Metacharacter | it is a very concise metacharacter, which means "or ". With it, we can combine different subexpressions into a total expression, and this total expression can match any subexpression.

Option Element

Now let's look at the matching of color and color. The difference between them is that there is more u Than the previous word. Can we use coloru? R to solve this problem. Metacharacters? (That is, the question mark) indicates the option. Adding it to the end of a character indicates that this character is allowed here, but its appearance is not a necessary condition for successful matching.

Other quantifiers: repeated occurrence

+ (Plus sign) and * (asterisk) are used similarly to question marks. Metacharacters + indicates that the elements that are adjacent to each other appear once or multiple times, while * indicates that the elements that are adjacent to the same group appear multiple times or not.
Next, let's look at a TAG like

Brackets and reverse references

So far, we have seen two uses of parentheses: 1. limit the range of multiple options; 2. combine several characters into a unit, which is affected by quantifiers such as question marks or asterisks. Now I want to introduce another use of parentheses, that is, reverse reference. Although it is not common in egrep (the popular GNU version does support this function ), but it is common in other tool software.
In tool software that supports reverse reference, parentheses can "remember" The text in which the sub-expressions match. No matter what the text is, metacharacters \ 1 can remember them.

Of course, we can use multiple parentheses in an expression. Use \ 1, \ 2, \ 3, and so on to represent the text matching the brackets in the first, second, and third groups. Brackets follow the opening brackets ('order of appearance from left to right, so ([a-z]) ([0-9]) in \ 1 \ 2, \ 1 represents the content that [a-z] matches, while \ 2 represents the content that [0-9] matches.

Magic escape
Sometimes, we may need to match some. + *? But they are also meta symbols. Therefore, we can add a \ escape character before them to match these special metasymbols. For example, if the host name ega.att.com of an Internet host is matched, it can be written as example \. att \. com.

 
Some useful notes
\ T Tab
\ N linefeed
\ R carriage return
\ S any blank characters, such as spaces, line breaks, tab indentation, and other blank characters
\ S any character except \ s
\ W [a-zA-Z0-9] is useful in \ w + and can be used to match a word
\ W any character except \ w
\ D [0-9], which is a number
\ D any character except \ d, that is, [^ 0-9]

 

Related Article

Contact Us

The content source of this page is from Internet, which doesn't represent Alibaba Cloud's opinion; products and services mentioned on that page don't have any relationship with Alibaba Cloud. If the content of the page makes you feel confusing, please write us an email, we will handle the problem within 5 days after receiving your email.
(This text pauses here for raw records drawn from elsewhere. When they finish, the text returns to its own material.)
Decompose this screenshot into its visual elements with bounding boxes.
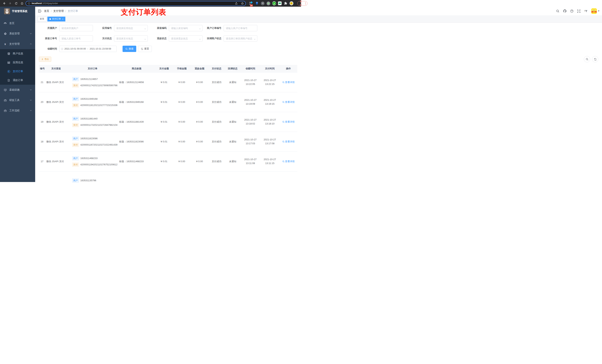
search-icon — [125, 48, 128, 50]
channel-code-select[interactable] — [169, 25, 203, 31]
cell-refund: ¥ 0.00 — [191, 92, 208, 112]
view-detail-link[interactable]: 查看详情 — [282, 120, 295, 124]
date-end: 2021-10-31 23:59:59 — [90, 48, 111, 50]
filter-label: 应用编号 — [93, 26, 114, 30]
merchant-order-no: 1635311881440 — [80, 117, 97, 120]
cell-notify: 未通知 — [225, 112, 241, 132]
orders-table: 编号 支付渠道 支付订单 商品标题 支付金额 手续金额 退款金额 支付状态 — [39, 65, 297, 182]
sidebar-item-infra[interactable]: 基础设施 — [0, 85, 35, 95]
cell-order: 商户 1635311468233 支付 42000011942021102767… — [67, 151, 118, 171]
cell-channel: 微信 JSAPI 支付 — [45, 92, 67, 112]
breadcrumb-home[interactable]: 首页 — [44, 10, 49, 13]
browser-toolbar: localhost:1024/pay/order 10 ⌘ y — [0, 0, 301, 7]
sidebar-item-workflow[interactable]: 工作流程 — [0, 105, 35, 116]
view-detail-link[interactable]: 查看详情 — [282, 140, 295, 143]
merchant-tag: 商户 — [72, 156, 79, 160]
ext-dot-icon[interactable] — [267, 1, 270, 5]
search-button[interactable]: 搜索 — [123, 46, 136, 52]
cell-channel: 微信 JSAPI 支付 — [45, 72, 67, 92]
cell-action: 查看详情 — [280, 72, 297, 92]
tab-pay-order[interactable]: 支付订单 × — [47, 17, 65, 21]
sidebar-item-payment[interactable]: ¥ 支付管理 — [0, 39, 35, 49]
sidebar-item-app-info[interactable]: 应用信息 — [0, 58, 35, 67]
tab-home[interactable]: 首页 — [38, 17, 46, 21]
sidebar-item-pay-order[interactable]: ¥ 支付订单 — [0, 67, 35, 76]
bookmark-star-icon[interactable] — [240, 1, 245, 6]
browser-reload-button[interactable] — [14, 1, 19, 6]
create-time-range-picker[interactable]: 2021-10-01 00:00:00 - 2021-10-31 23:59:5… — [59, 46, 117, 52]
sidebar-item-merchant-info[interactable]: 商户信息 — [0, 49, 35, 58]
export-button[interactable]: 导出 — [39, 57, 51, 62]
reset-button[interactable]: 重置 — [138, 46, 152, 52]
merchant-order-no: 163531135796 — [80, 179, 96, 182]
column-header: 操作 — [280, 65, 297, 72]
cell-paid: 2021-10-2713:17:08 — [260, 132, 280, 151]
sidebar-collapse-icon[interactable] — [38, 9, 42, 13]
column-header: 支付订单 — [67, 65, 118, 72]
ext-chat-icon[interactable] — [278, 1, 281, 5]
cell-title: 标题：1635312124656 — [118, 72, 155, 92]
yen-circle-icon: ¥ — [7, 70, 10, 73]
merchant-order-no-input[interactable] — [224, 25, 257, 31]
cell-amount: ¥ 0.01 — [155, 92, 173, 112]
breadcrumb-payment[interactable]: 支付管理 — [53, 10, 64, 13]
app-logo-row[interactable]: 芋道管理系统 — [0, 7, 35, 16]
merchant-order-no: 1635311468233 — [80, 157, 97, 160]
cell-status: 支付成功 — [208, 92, 225, 112]
column-header: 手续金额 — [173, 65, 191, 72]
sidebar-item-system[interactable]: 系统管理 — [0, 29, 35, 39]
column-header: 商品标题 — [118, 65, 155, 72]
table-body: 21 微信 JSAPI 支付 商户 1635312124657 支付 42000… — [39, 72, 297, 171]
browser-update-button[interactable]: 更新 — [297, 1, 301, 6]
ext-command-icon[interactable]: ⌘ — [261, 1, 265, 5]
refund-status-select[interactable] — [169, 35, 203, 42]
app-logo — [4, 8, 10, 14]
column-header: 回调状态 — [225, 65, 241, 72]
address-bar[interactable]: localhost:1024/pay/order — [26, 1, 246, 6]
cell-title: 标题：1635311468233 — [118, 151, 155, 171]
sidebar-item-dev-tools[interactable]: 研发工具 — [0, 95, 35, 105]
ext-emoji-icon[interactable] — [290, 1, 293, 5]
filter-label: 支付状态 — [93, 37, 114, 40]
view-detail-link[interactable]: 查看详情 — [282, 160, 295, 163]
view-detail-link[interactable]: 查看详情 — [282, 81, 295, 84]
ext-y-icon[interactable]: y — [272, 1, 276, 5]
sidebar-item-home[interactable]: 首页 — [0, 18, 35, 29]
chevron-down-icon — [254, 38, 256, 41]
pay-status-select[interactable] — [114, 35, 148, 42]
cell-action: 查看详情 — [280, 132, 297, 151]
browser-home-button[interactable] — [20, 1, 24, 6]
extensions-puzzle-icon[interactable] — [284, 1, 288, 5]
pay-order-no: 4200001194202110276752100612 — [80, 163, 118, 166]
url-text: localhost:1024/pay/order — [32, 2, 58, 5]
magnifier-icon — [282, 101, 285, 103]
ext-gem-icon[interactable] — [255, 1, 259, 5]
notify-status-select[interactable] — [224, 35, 257, 42]
filter-label: 商户订单编号 — [203, 26, 224, 30]
merchant-order-no: 1635311949168 — [80, 97, 97, 100]
cell-id: 21 — [39, 72, 45, 92]
channel-order-no-input[interactable] — [59, 35, 93, 42]
share-icon[interactable] — [234, 1, 239, 6]
cell-id: 19 — [39, 112, 45, 132]
browser-forward-button[interactable] — [8, 1, 13, 6]
sidebar-item-refund-order[interactable]: 退款订单 — [0, 76, 35, 85]
browser-back-button[interactable] — [2, 1, 7, 6]
merchant-order-no: 1635312124657 — [80, 78, 98, 81]
ext-diamond-icon[interactable]: 10 — [249, 1, 253, 5]
sidebar-item-label: 应用信息 — [13, 61, 23, 64]
site-info-icon[interactable] — [28, 2, 30, 5]
cell-created: 2021-10-2713:11:08 — [241, 151, 260, 171]
view-detail-link[interactable]: 查看详情 — [282, 100, 295, 104]
monitor-chart-icon — [4, 88, 7, 91]
column-header: 创建时间 — [241, 65, 260, 72]
main-area: 首页 / 支付管理 / 支付订单 支付订单列表 TT — [35, 7, 301, 182]
column-header: 退款金额 — [191, 65, 208, 72]
merchant-select[interactable] — [59, 25, 93, 31]
app-select[interactable] — [114, 25, 148, 31]
chevron-down-icon — [199, 38, 201, 41]
page-content: 所属商户 应用编号 渠道编码 商户订单编号 渠道订单号 — [35, 23, 301, 182]
gear-icon — [4, 32, 7, 35]
close-tab-icon[interactable]: × — [62, 18, 63, 20]
chevron-down-icon — [30, 109, 32, 112]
If you find any instances of plagiarism from the community, please send an email to: info-contact@alibabacloud.com and provide relevant evidence. A staff member will contact you within 5 working days.

A Free Trial That Lets You Build Big!

Start building with 50+ products and up to 12 months usage for Elastic Compute Service

  • Sales Support

    1 on 1 presale consultation

  • After-Sales Support

    24/7 Technical Support 6 Free Tickets per Quarter Faster Response

  • Alibaba Cloud offers highly flexible support services tailored to meet your exact needs.